Allora continuai, imperterrito, a far domande a quell'uomo che io ancora, vedevo contorto.
Il giorno seguente tornai alla prigione, ma il Mahatma era stato rilasciato poiché i militari inglesi non avevano accuse contro di lui.
Pensai ad altre domande da porgli, ma non mi venne in mente nulla.
Iniziai, allora, a pubblicare articoli che riguardassero le sue parole, le sue idee, la sua vita giorno dopo giorno.
Nel 1944 egli s'impose per un'India libera; in seguito guidò una marcia di protesta contro il monopolio inglese del sale. Gandhi ebbe un ruolo fondamentale nel corso delle trattative e nel 1947 l'India divenne indipendente.
Approfittai del fatto per tornare alla riscossa: volevo intervistare Gandhi, ma questa volta con domande più precise e senza timore. Chiesi:
- Come è riuscito nel 1915 ad ottenere importanti riforme a favore dei lavoratori indiani in Sud Africa?
Gandhi molto sinceramente affermò:
- Non ci sono riuscito io, ma c'è riuscita la gente e il loro reciproco amore.
Ripresi a far domande con più sicurezza e domandai:
- Come è riuscito nel 1919 e nel 1921 a realizzare queste "campagne di protesta"?
Gandhi rispose fermamente alla mia domanda:
- La non violenza del popolo deve essere temuta più della violenza dei governanti.
- Nel 1934 lei ha abbandonato la politica, per quale motivo? Cosa intende lei per stato?
Gandhi mi fissò, rivolse gli occhi al cielo, poi, riprese a tessere vicino a una ruota di legno ormai superata, rispose:
- Ho abbandonato la politica perché volevo intraprendere un viaggio tra le campagne per insegnare e promuovere le riforme sociali. Lo Stato? Lo Stato per me è la rappresentazione di una forma concentrata di violenza.
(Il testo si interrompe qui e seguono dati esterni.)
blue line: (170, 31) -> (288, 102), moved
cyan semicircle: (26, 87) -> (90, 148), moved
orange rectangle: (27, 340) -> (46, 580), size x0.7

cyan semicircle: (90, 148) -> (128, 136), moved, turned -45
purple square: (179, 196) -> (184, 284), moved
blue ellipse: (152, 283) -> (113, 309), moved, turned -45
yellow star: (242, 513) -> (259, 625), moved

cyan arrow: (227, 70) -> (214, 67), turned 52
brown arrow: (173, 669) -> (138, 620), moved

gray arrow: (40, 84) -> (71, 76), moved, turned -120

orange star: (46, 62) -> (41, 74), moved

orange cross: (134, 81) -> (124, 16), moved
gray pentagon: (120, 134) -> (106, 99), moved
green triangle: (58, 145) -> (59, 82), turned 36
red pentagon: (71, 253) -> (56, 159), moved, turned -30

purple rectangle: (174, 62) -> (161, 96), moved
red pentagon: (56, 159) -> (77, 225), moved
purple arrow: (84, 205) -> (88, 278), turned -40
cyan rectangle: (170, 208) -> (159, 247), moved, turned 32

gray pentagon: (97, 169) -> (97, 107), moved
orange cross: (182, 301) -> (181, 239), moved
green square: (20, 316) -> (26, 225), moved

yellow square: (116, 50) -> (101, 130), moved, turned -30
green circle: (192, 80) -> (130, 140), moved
Gandhi si alzò e uscì dalla porta di legno che chiudeva la sua abitazione.
Io non ebbi il coraggio di seguirlo e questa fu l'ultima volta che io, Michael Peacenight, giovane giornalista del Dada, lo vidi.
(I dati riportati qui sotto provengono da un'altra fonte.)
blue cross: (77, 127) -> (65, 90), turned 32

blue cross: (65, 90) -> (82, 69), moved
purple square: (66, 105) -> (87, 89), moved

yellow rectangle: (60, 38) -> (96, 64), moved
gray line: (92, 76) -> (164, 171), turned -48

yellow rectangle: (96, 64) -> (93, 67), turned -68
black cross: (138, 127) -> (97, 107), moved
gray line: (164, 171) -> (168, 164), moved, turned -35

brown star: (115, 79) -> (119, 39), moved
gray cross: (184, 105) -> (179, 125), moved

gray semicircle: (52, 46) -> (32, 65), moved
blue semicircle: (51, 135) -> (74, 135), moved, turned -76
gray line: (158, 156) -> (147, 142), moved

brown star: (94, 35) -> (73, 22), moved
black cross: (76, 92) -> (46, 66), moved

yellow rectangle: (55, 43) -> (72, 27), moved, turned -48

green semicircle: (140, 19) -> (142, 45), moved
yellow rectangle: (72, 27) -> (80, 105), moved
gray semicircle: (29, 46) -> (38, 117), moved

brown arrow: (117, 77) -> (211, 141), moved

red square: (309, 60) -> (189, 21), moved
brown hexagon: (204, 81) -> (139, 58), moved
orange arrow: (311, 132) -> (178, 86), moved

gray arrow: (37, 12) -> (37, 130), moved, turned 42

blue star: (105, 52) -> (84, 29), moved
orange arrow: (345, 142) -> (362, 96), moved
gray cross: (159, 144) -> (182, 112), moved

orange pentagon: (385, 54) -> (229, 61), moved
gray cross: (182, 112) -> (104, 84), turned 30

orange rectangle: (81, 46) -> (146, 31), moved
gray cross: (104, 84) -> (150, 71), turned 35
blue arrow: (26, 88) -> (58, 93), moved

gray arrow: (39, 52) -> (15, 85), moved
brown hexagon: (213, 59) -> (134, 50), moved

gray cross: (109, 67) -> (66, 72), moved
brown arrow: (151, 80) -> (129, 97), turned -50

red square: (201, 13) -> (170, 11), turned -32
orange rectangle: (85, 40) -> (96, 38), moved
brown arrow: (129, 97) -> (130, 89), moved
Tornai a Londra due giorni dopo e subito mi misi a lavorare, pubblicai diversi articoli su Gandhi e sulle sue idee. Un anno dopo venni a sapere che nel gennaio del 1948 Mohandas Karamchand Gandhi, ovvero il Mahatma fu assassinato da un fanatico indù mentre era assorto in un momento di preghiera per cercare di rappacificare indù e musulmani.